= 1997 in Italian television =

This is a list of Italian television related events from 1997.

== Events ==
The RAI-Mediaset duopoly shows the first signs of crisis; several shows by the two estates are suspended or change their host for low ratings, while the new media, as Internet and the satellite television, spread also in Italy.

- July 31. The Maccanico law, ruling the telecommunications, is approved by Italian Parliament. A single subject is forbidden to own more than 20% of national networks and 30% of the economic resources; RAI 3 must become a service channel, publicity free; AGCOM (Autorità per le garanzie nelle comunicazioni) is instituted. The law should terminate the RAI-Mediaset duopoly, but its concrete application is postponed to 2003 (actually, it will remain on paper).

=== RAI ===

- February 22: Jalisse, an almost unknown duo, with the song Fiumi di parole, wins the 1997 Sanremo music festival, hosted by Mike Bongiorno (for the eleventh and last time) and Piero Chiambretti.

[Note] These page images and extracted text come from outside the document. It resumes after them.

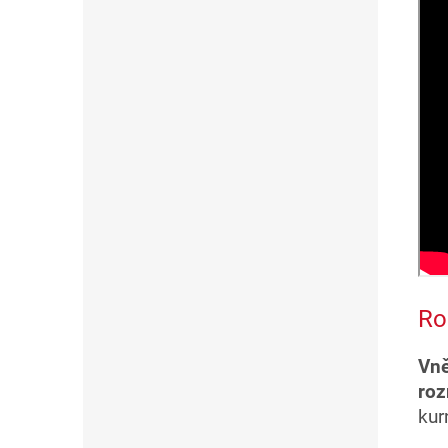
Ro
Vně
ro
kur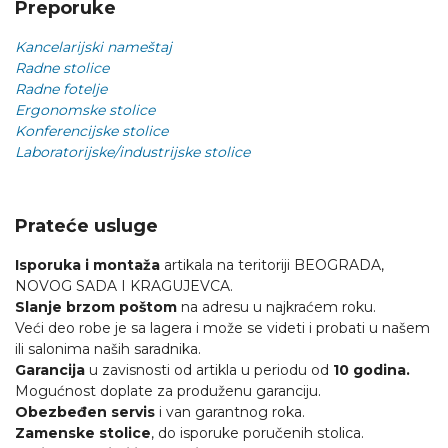
Preporuke
Kancelarijski nameštaj
Radne stolice
Radne fotelje
Ergonomske stolice
Konferencijske stolice
Laboratorijske/industrijske stolice
Prateće usluge
Isporuka i montaža
artikala na teritoriji BEOGRADA,
NOVOG SADA I KRAGUJEVCA.
Slanje brzom poštom
na adresu u najkraćem roku.
Veći deo robe je sa lagera i može se videti i probati u našem
ili salonima naših saradnika.
Garancija
u zavisnosti od artikla u periodu od
10 godina.
Mogućnost doplate za produženu garanciju.
Obezbeđen servis
i van garantnog roka.
Zamenske stolice
, do isporuke poručenih stolica.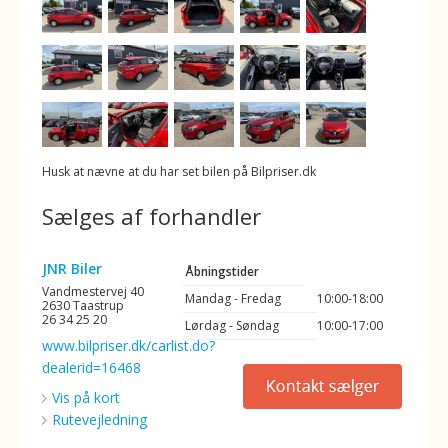
Husk at nævne at du har set bilen på Bilpriser.dk
Sælges af forhandler
JNR Biler
Åbningstider
Vandmestervej 40
Mandag - Fredag
10:00-18:00
2630 Taastrup
26 34 25 20
Lørdag - Søndag
10:00-17:00
www.bilpriser.dk/carlist.do?
dealerid=16468
Vis på kort
Rutevejledning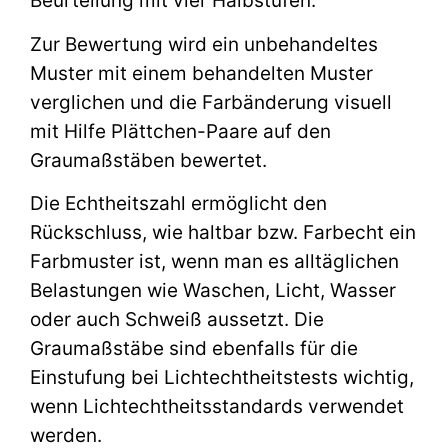
Beurteilung mit vier Halbstufen.
Zur Bewertung wird ein unbehandeltes
Muster mit einem behandelten Muster
verglichen und die Farbänderung visuell
mit Hilfe Plättchen-Paare auf den
Graumaßstäben bewertet.
Die Echtheitszahl ermöglicht den
Rückschluss, wie haltbar bzw. Farbecht ein
Farbmuster ist, wenn man es alltäglichen
Belastungen wie Waschen, Licht, Wasser
oder auch Schweiß aussetzt. Die
Graumaßstäbe sind ebenfalls für die
Einstufung bei Lichtechtheitstests wichtig,
wenn Lichtechtheitsstandards verwendet
werden.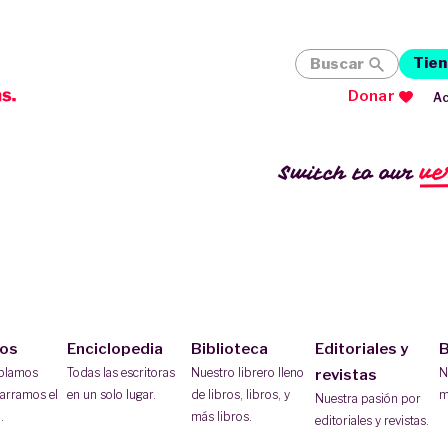
Tien
Buscar
Donar
Ac
ve
Switch to our
ios
Enciclopedia
Biblioteca
Editoriales y
B
ablamos
Todas las escritoras
Nuestro librero lleno
N
revistas
arramos el
en un solo lugar.
de libros, libros, y
m
Nuestra pasión por
.
más libros.
editoriales y revistas.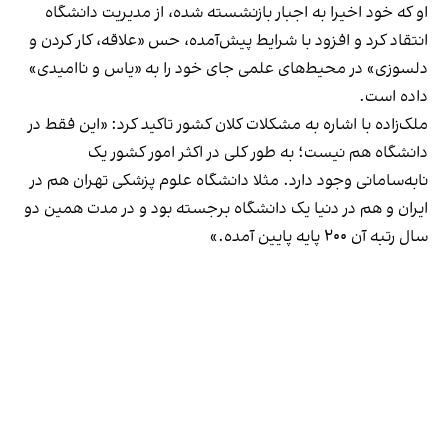
او که خود اخیرا به اجبار بازنشسته شده، از مدیریت دانشگاه
انتقاد کرد و افزود با شرایط پیش‌آمده، حس «علاقه، کار کردن و
دلسوزی» در محیط‌های علمی جای خود را به «یاس و ناامیدی»
داده است.
ملک‌زاده با اشاره به مشکلات کلان کشور تاکید کرد: «این فقط در
دانشگاه هم نیست؛ به طور کلی در اکثر امور کشور یک
نابه‌سامانی وجود دارد. مثلا دانشگاه علوم پزشکی تهران هم در
ایران و هم در دنیا یک دانشگاه برجسته بود و در مدت همین دو
سال رتبه آن ۲۰۰ پایه پایین آمده.»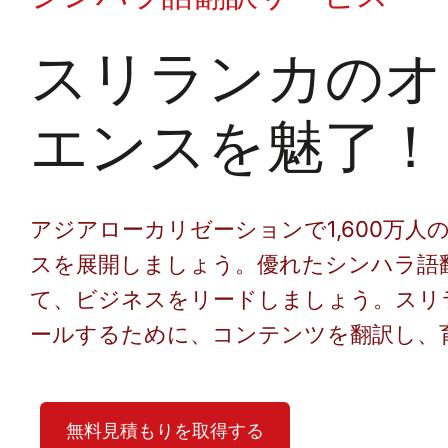
スリランカのオ
エンスを魅了！
アジアローカリゼーションで1,600万人
スを展開しましょう。優れたシンハラ語
て、ビジネスをリードしましょう。スリ
ールするために、コンテンツを翻訳し、
無料見積もりを取得する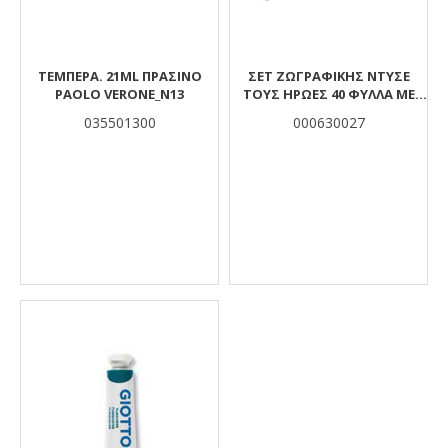
ΤΕΜΠΕΡΑ. 21ML ΠΡΑΣΙΝΟ
ΣΕΤ ΖΩΓΡΑΦΙΚΉΣ ΝΤΎΣΕ
PAOLO VERONE_Ν13
ΤΟΥΣ ΉΡΩΕΣ 40 ΦΎΛΛΑ ΜΕ
ΑΥΤΟΚΌΛΛΗΤΑ ΚΑΙ ΜΟΛΎΒΙΑ
035501300
000630027
GLAMMY GLOSS 29,5X21ΕΚ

Paola e Chiara, with Amici come prima, win among the new proposals.
- March 16: Mara Venier announces live, and crying out, to leave RAI for Mediaset; her program, Domenica in, is RAI's flagship show, also if many critics consider it a typical example of trash TV. For Venier, as for many other RAI defectors, the experience in Mediaset will be disappointing.
- June 23: RAI 3 airs the first episode of Friends.
- September 29: the first RAI satellite channel, RAISAT 2, aimed to the youngest ones, begins broadcasting. Soon, the entertainment channel RAISAT 1 (October 27) and the educational RAISAT 3 (October 13) and Uninettuno University TV (November 10) follow. All the four channels are free.
- October 9: Dario Fo, in a car with the actress Ambra Angiolini for an episode of the show Milano-Roma, (see below) learns by some fans to have won the Nobel Prize for literature. The RAI cameras shot the historical moment.
- November 3: Enrico Montesano leaves, for low ratings, the hosting of Saturday evening show Fantastico Enrico; Giancarlo Magalli takes his place, with slightly better results. It's the last edition of Fantastico, the most popular RAI show in the Eighties.
- November 15: the match Italy-Russia, for 1998 FIFA World Cup qualification, it's the 1997 most seen TV program, with 16.700.000 viewers.

=== Private channels ===
- March 4: on TMC, the dating show Strettamente personale shows, for the first time in Italy, a young gay (the Croatian Elvis Busic) looking for a stable relationship with another man. The program arouses many controversies by the Catholics.
- April 14: TMC rips off from RAI part of the TV rights on Serie A and particularly the one to the synthesis of a match, traditionally broadcast the Sunday evening. RAI serves the exclusive on the match of the National team, for fifty billion liras.
- September 1. MTV Italia begins to broadcast, with the Nirvana concert MTV unplugged in New York, recorded 4 years before; the new channel is guest of Rete A frequencies.
- September 20, the newborn MTV Italia organizes and airs a U2 concert form Reggio Emilia with the presence of several emerging Italian bands.
- November 27: Mike Bongiorno celebrates his fifty years of career (he debuted on radio in 1947) and enters in the Guinness World records as the TV presenter been active for the longest time, with 7500 presences in video.

=== Pay TV ===

- February. Stream TV, the second pay digital platform in Italy, owned by STET, begins to broadcast by cable.
- Spring The French group Canal Plus gets the 90% of Tele+, ousting Leo Kirch. The Italian versions of Bloomberg and Hallmark are added to Tele+ Satellite.
- September 1. General reorder of the Tele+ offer. The air channels Tele+ 1 and Tele+2 become Tele+bianco (cinema) and Tele+nero (sport). The platform Tele+satellite becomes D+ and is enriched by new channels: Tele+Calcio, (airing live the Serie A matches), Telepiù 16/9, (the first Italian TV in the broader format), Marcopolo (travels), Eurosport (Italian version) and INN (all news).
- November 15 The Italian version of Canal Jimmy make its debut on D+.

== Awards ==
14. Telegatto award, for the season 1996-1997.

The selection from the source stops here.